Eine schwierige Entscheidung
Von den 14 Spielern, die im August 2019 bei dem großen Auftritt für den SVA zum Einsatz kamen, sind nur noch Florian Stütz und eben Oliver Rauh im blau-gelben Trikot aktiv. Thade Hein spielt noch für die Zweitvertretung. Mit Rauh geht nun also eine der letzten Identifikationsfiguren. Sechs Jahre lang spielte der Außenverteidiger für Atlas, 2017 kam er vom Kreisligisten TV Munderloh zum damaligen Oberligisten. Die Entscheidung, den Verein zu verlassen, sei ihm außerordentlich schwergefallen, sagte Rauh und gab zu: "Als das Spiel gegen den Bremer SV zu Ende war, habe ich schon ein paar Tränchen verdrückt."

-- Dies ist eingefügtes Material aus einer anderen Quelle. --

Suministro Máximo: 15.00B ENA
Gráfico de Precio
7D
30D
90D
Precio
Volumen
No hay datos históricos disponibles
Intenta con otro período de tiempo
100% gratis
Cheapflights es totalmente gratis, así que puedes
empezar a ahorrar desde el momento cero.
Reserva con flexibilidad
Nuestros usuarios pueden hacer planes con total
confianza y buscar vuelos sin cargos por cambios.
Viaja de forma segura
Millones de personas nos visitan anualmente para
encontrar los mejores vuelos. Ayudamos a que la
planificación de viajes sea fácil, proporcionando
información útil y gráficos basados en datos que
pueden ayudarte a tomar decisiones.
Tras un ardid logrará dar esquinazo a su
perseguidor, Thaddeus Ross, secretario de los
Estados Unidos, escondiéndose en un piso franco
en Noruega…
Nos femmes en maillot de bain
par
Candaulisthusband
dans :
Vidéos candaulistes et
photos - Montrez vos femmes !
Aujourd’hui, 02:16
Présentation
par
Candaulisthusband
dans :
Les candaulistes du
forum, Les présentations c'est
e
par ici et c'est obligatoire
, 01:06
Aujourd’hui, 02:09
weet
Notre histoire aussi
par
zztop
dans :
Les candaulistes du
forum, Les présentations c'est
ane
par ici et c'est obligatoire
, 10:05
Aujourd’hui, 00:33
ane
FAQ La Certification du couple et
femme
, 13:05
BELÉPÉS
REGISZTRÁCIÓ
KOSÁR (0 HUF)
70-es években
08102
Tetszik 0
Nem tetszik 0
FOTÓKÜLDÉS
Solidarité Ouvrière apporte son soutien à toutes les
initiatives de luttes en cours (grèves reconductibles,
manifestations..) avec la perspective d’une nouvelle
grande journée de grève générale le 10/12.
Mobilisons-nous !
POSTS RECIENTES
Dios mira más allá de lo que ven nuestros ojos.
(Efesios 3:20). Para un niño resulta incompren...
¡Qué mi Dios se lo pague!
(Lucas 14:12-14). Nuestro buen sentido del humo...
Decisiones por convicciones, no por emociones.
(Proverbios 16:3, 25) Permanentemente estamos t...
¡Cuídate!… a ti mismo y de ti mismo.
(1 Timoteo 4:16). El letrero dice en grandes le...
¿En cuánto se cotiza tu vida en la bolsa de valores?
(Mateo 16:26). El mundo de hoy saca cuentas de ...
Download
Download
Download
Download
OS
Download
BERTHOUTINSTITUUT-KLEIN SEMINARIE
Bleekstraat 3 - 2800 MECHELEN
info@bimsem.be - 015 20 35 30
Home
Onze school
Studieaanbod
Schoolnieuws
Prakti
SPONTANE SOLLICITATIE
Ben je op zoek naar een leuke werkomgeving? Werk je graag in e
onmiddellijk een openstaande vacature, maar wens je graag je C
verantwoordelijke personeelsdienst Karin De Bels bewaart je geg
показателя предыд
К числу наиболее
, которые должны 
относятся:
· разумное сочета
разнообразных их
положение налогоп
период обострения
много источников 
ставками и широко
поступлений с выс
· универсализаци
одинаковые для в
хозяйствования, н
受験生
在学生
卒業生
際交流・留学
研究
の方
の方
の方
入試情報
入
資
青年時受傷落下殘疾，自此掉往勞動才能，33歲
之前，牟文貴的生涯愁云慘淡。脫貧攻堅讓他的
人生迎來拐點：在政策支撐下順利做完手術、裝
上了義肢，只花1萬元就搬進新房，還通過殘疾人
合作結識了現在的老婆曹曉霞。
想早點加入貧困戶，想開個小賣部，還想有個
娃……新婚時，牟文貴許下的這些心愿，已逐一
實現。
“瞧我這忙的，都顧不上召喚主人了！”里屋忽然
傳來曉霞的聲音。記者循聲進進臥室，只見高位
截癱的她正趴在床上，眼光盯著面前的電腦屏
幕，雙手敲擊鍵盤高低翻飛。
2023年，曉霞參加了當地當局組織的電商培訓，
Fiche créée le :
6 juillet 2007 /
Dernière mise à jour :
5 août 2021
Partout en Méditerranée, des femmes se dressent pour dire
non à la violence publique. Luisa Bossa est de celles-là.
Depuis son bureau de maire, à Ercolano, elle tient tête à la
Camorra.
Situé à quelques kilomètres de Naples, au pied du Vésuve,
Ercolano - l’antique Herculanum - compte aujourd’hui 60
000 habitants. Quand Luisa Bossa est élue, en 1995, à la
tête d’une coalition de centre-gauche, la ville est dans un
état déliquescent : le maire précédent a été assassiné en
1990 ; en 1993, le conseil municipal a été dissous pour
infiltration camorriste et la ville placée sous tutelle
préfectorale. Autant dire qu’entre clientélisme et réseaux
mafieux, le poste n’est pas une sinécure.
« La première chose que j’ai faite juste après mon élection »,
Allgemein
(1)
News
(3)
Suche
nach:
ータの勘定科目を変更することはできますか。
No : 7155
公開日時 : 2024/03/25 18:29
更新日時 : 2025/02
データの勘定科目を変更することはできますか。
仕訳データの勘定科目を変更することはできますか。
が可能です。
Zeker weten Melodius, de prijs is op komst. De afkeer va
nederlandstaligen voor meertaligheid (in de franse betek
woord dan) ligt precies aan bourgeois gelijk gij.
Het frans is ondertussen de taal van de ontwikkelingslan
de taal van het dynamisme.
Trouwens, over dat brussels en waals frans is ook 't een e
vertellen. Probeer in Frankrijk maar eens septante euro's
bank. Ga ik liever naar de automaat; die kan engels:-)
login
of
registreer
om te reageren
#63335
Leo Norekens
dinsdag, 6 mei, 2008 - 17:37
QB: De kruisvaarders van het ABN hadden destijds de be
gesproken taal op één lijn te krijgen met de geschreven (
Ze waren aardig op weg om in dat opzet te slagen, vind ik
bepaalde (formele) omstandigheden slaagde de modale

Dass er geht, hat nichts mit dem Abstieg des SV Atlas in die Oberliga zu tun. Es habe berufliche Gründe, betonte der 29-Jährige. "Ich muss etwas kürzertreten." Fußballspielen will Rauh weiterhin. Er steht vor einem Wechsel zum Landesliga-Aufsteiger BV Garrel. Dort müsste er nicht mehr ganz so oft trainieren wie in Delmenhorst und träfe auf den ehemaligen Atlas-Kapitän Nick Köster, der ebenfalls nach Garrel wechselt.
Ein Liebling der Fans
133 Pflichtspieleinsätze (zehn Tore, zehn Torvorlagen) bestritt Rauh bislang für die Blau-Gelben – erst als Stürmer, dann als Rechtsverteidiger. Abgesehen von seinem fulminanten Sturmlauf im Weserstadion war er niemand für die große Show, sondern ein zuverlässiger Arbeiter auf dem Platz. Die Atlas-Fans schätzen Rauh für seine Zuverlässigkeit und Vereinstreue, regelmäßig wird er mit Sprechchören gefeiert. Dass er sich von den Delmenhorster Anhängern nun mit dem Regionalliga-Abstieg verabschieden muss, tut Rauh weh. "Natürlich hätte ich mir einen anderen Abschied gewünscht", sagte er. "Es war eine sehr schöne Zeit bei Atlas. Es gab Höhen und Tiefen, aber eines war klar: Bei Atlas passiert immer etwas."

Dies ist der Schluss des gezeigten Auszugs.